If you’ve been digging into lead activity logs in Marketo and noticed something strange—like emails showing as Delivered a few seconds before they were Sent—you’re not alone. This sequencing glitch can throw off your reporting, especially when you're syncing Marketo data with external analytics platforms like Tableau. After all, logic dictates that an email can’t be delivered before it’s sent, right?
Here’s what’s actually going on—and how to work around it.
What’s the Root Cause?
The root of the issue lies in how Marketo logs email activities and the subtle distinctions between the Sent and Delivered statuses.
When you see “Email Sent” in the activity log, it doesn’t mean the email has left the building. In Marketo’s terms, Sent means the email has been queued for sending—it’s ready to go, but it hasn’t necessarily been processed or accepted by the receiving server yet. The timestamp reflects when the email was queued, which is logged after the internal Marketo system has done its part.
On the other hand, “Email Delivered” comes from the SMTP (Simple Mail Transfer Protocol) infrastructure. It’s logged when the recipient’s email server acknowledges receipt. This confirmation is downstream in the delivery process and comes from a different system than the one that logs “Sent.” Because these two systems operate independently and with slightly different logging mechanisms, it’s possible—though rare—for the Delivered status to get timestamped a few seconds before Sent.
Why This Matters for Analytics?
In most scenarios, this discrepancy won’t affect engagement metrics inside Marketo. But if you’re exporting activity logs to tools like Tableau or BigQuery, where accurate sequencing is essential, it can lead to confusing or misleading reports.
For instance, if you’re trying to visualize the funnel from email delivery to open to click, having “Delivered” appear before “Sent” can throw off your time-based calculations or trigger alerts in your data validation process.
What You Can Do About It?
Rather than trying to reconcile inconsistent timestamps at the individual event level, take a smarter approach: use the Campaign Run ID.
Here’s why:
Campaign Run ID is a consistent anchor. Every email send has a unique Campaign Run ID that ties together all related activity: sent, delivered, opened, clicked, etc. Rather than depending on event timestamps alone, grouping activities by Campaign Run ID ensures the correct context and sequence are preserved.

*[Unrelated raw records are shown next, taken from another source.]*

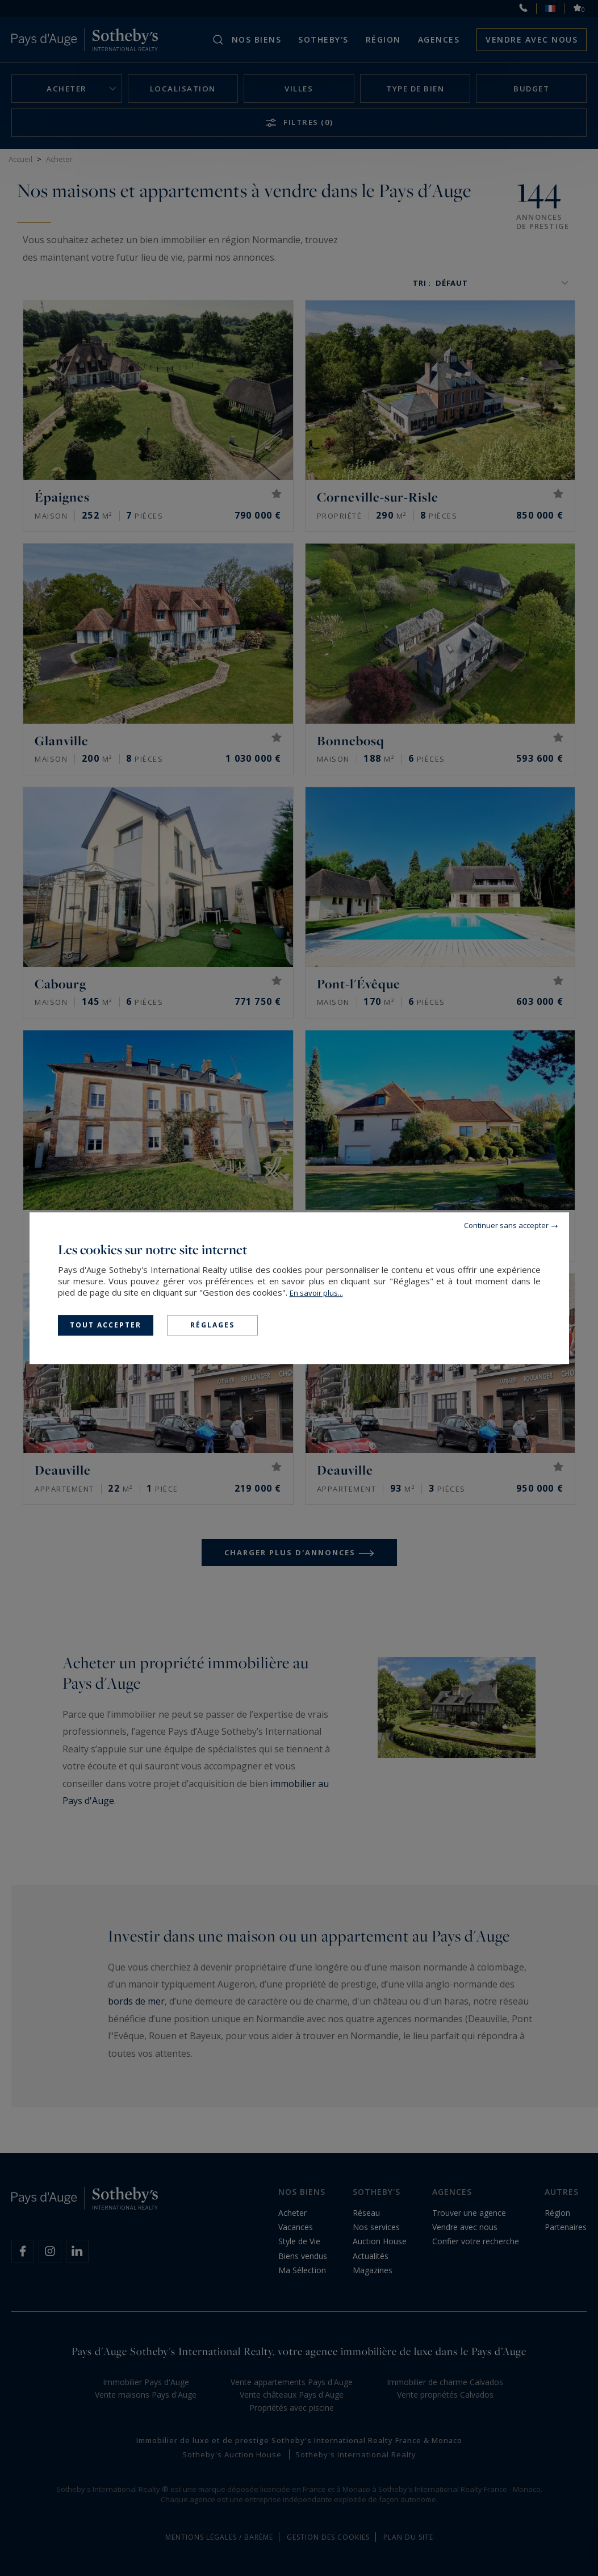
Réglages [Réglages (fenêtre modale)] (212, 1325)
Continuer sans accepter (506, 1225)
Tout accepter (105, 1325)
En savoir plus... (316, 1293)
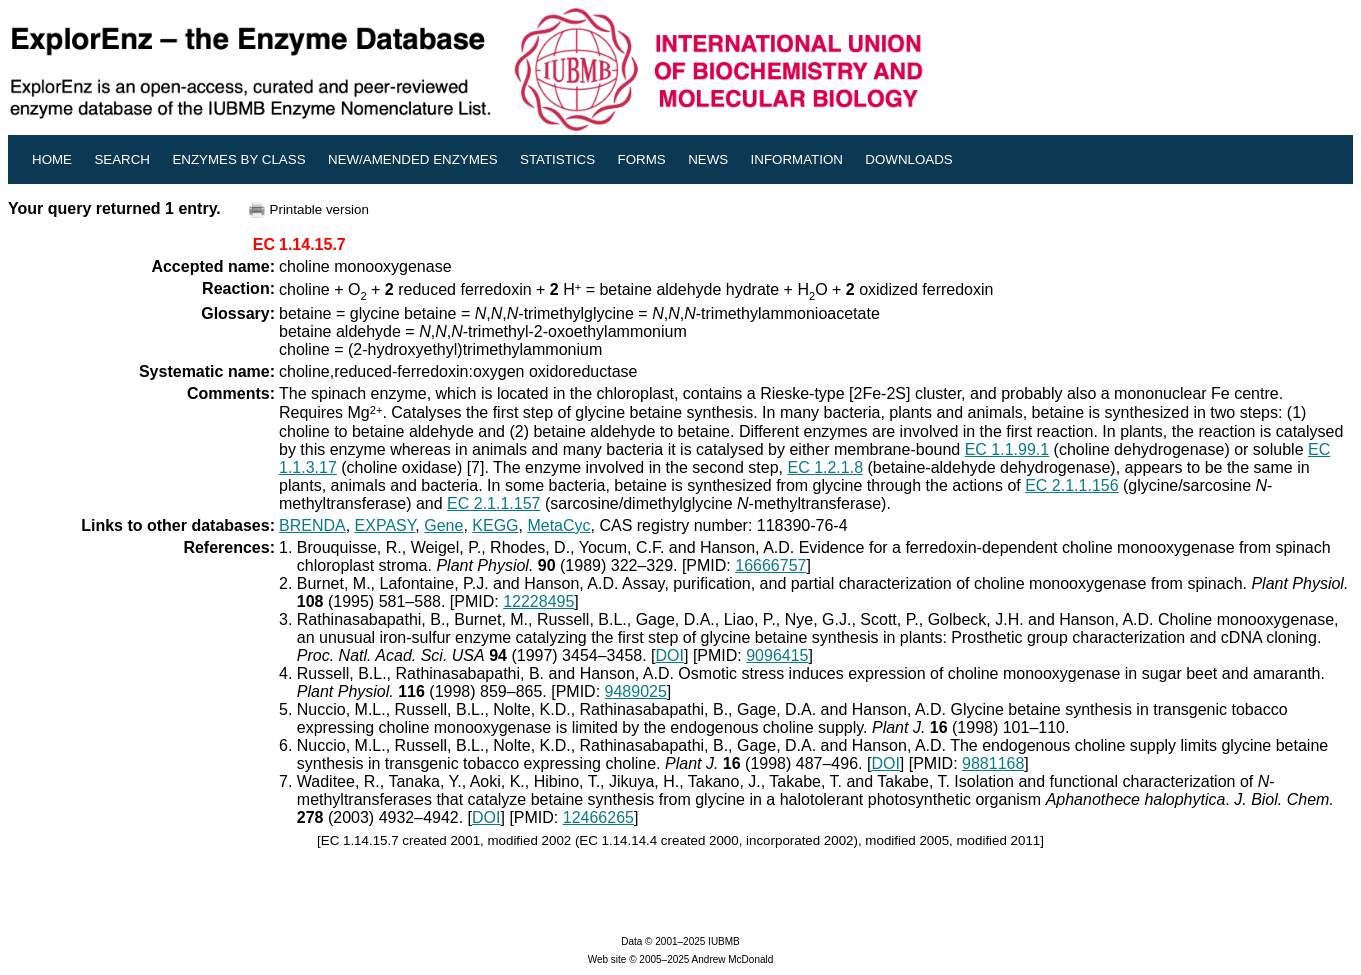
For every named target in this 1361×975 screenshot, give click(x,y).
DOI (670, 655)
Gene (443, 525)
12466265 (598, 817)
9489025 (636, 691)
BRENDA (312, 525)
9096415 (777, 655)
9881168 (993, 763)
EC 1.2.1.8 (825, 467)
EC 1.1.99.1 (1007, 449)
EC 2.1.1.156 (1071, 485)
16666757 (770, 565)
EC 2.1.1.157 (493, 503)
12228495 (538, 601)
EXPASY (385, 525)
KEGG (495, 525)
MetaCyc (558, 525)
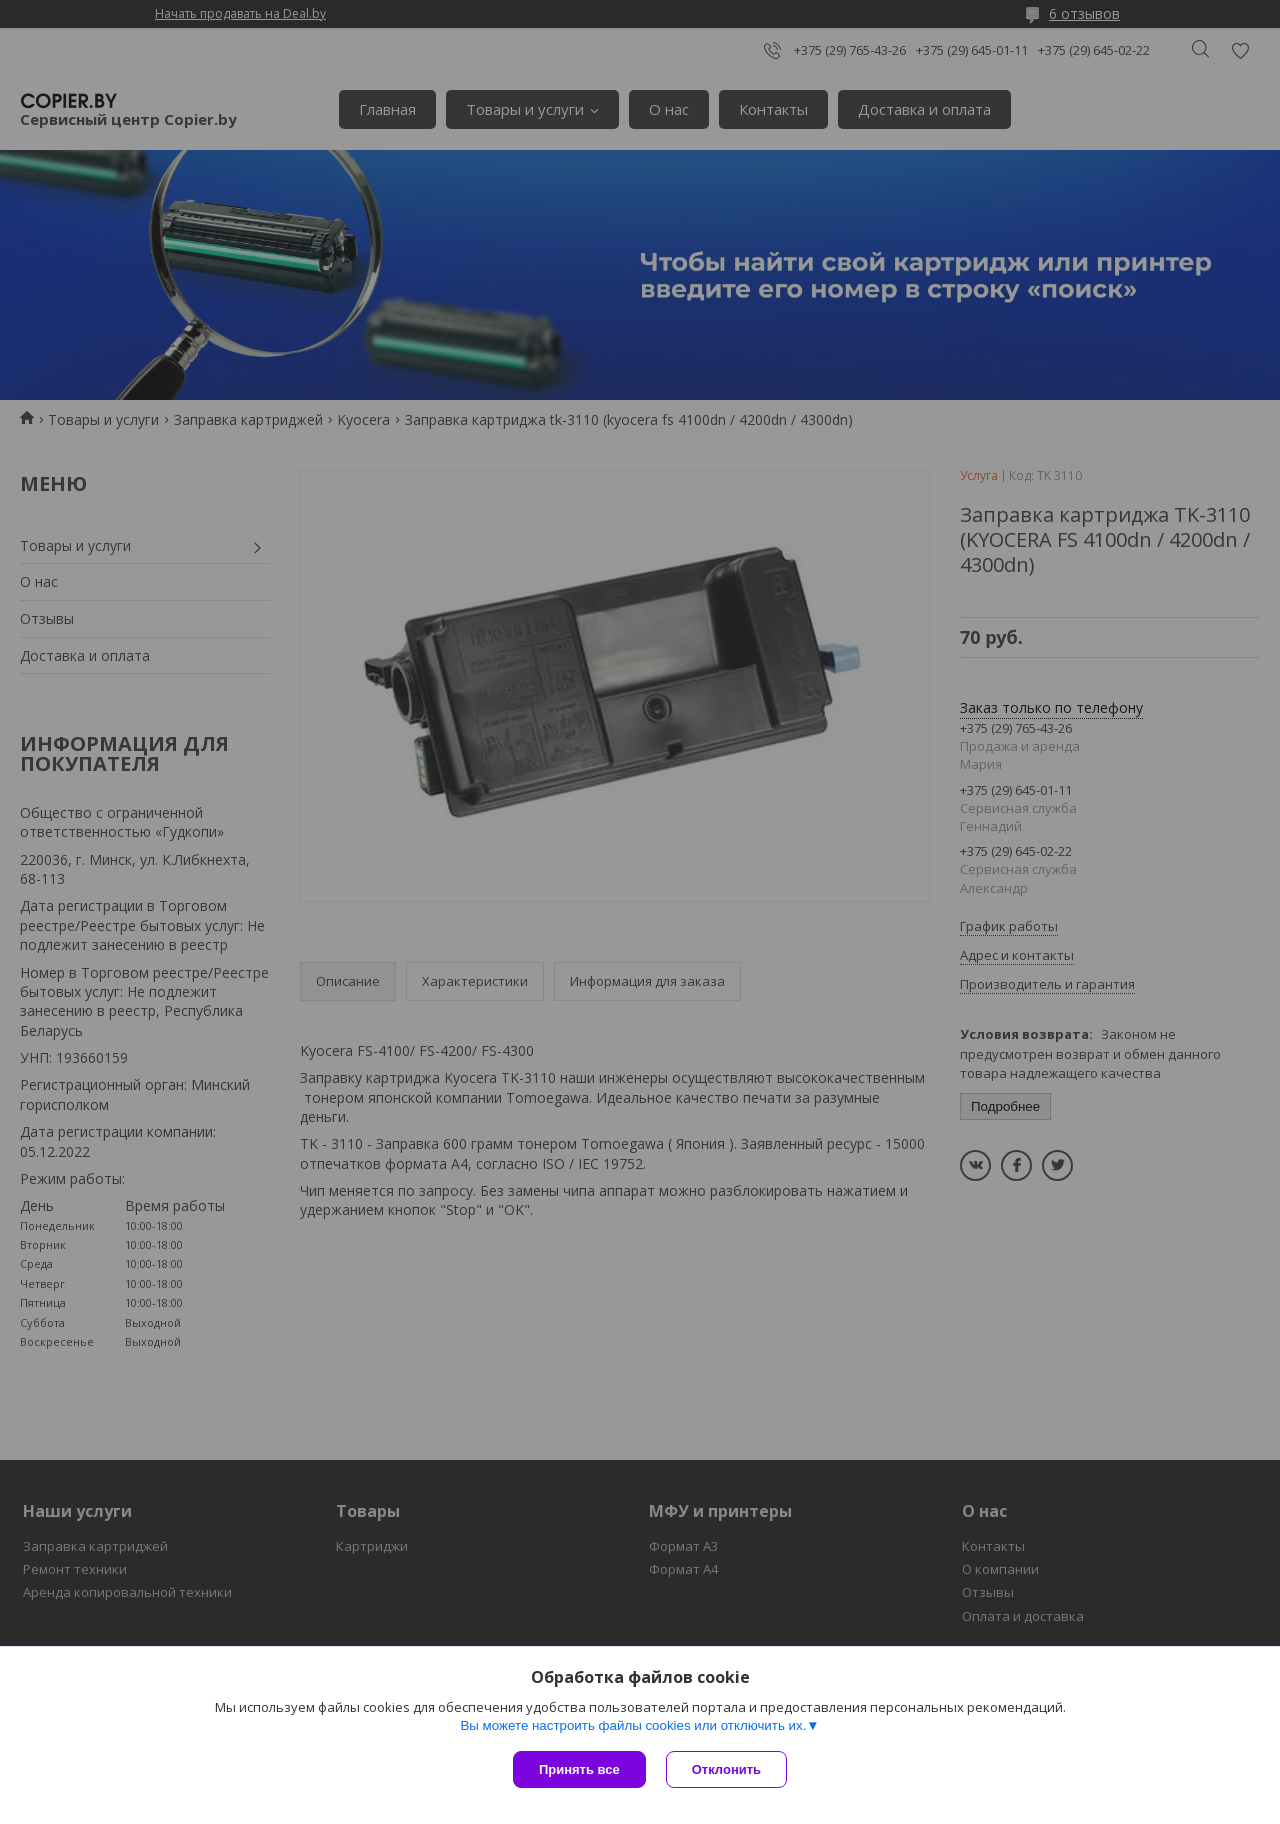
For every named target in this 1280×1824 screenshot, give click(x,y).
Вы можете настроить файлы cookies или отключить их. (633, 1725)
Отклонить (726, 1769)
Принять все (579, 1769)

Avoid time-based logic traps. Instead of trying to “fix” timestamps or reorder events in your reporting tools, structure your queries around Campaign Run ID and event type. That way, you’re analyzing complete sequences, not just fragmented timepoints.
Pro Tips for Better Email Analytics in Marketo
To get the most reliable and actionable insights from your email activity data, consider these additional best practices:
Add processing buffers in your reporting logic. Give a small time window (e.g., ±5 seconds) when sequencing events to account for logging variations.
Use secondary indicators for validation. Combine activity types with metadata like campaign names, asset IDs, or email subject lines to increase reliability.
Monitor for patterns, not anomalies. One-off timestamp quirks shouldn’t derail your analytics. Focus on recurring trends and use statistical aggregations instead of over-indexing on individual events.
Document your data assumptions. Especially when syncing data across platforms, it’s crucial to keep a data dictionary or assumptions doc so downstream users understand how to interpret event sequences.
Don’t let timestamp quirks in Marketo mislead your analysis. Understand how Sent and Delivered are logged, and use Campaign Run ID as your anchor for reliable, sequence-aware email reporting.
Happy Marketo’ing! 💜
Oo 🙂 Very insightful Sire! Surely gonna be a big help in resolving reporting/measuring glitches. Thanks a ton 🏆
If sent status is just because when the email is queued for sending and not actually processed or accepted by the recipient server, then how come the recipient server pass on delivered status? I can agree that marketo may log activities in wrong sequence, but how come a recipient mail server break the sequence?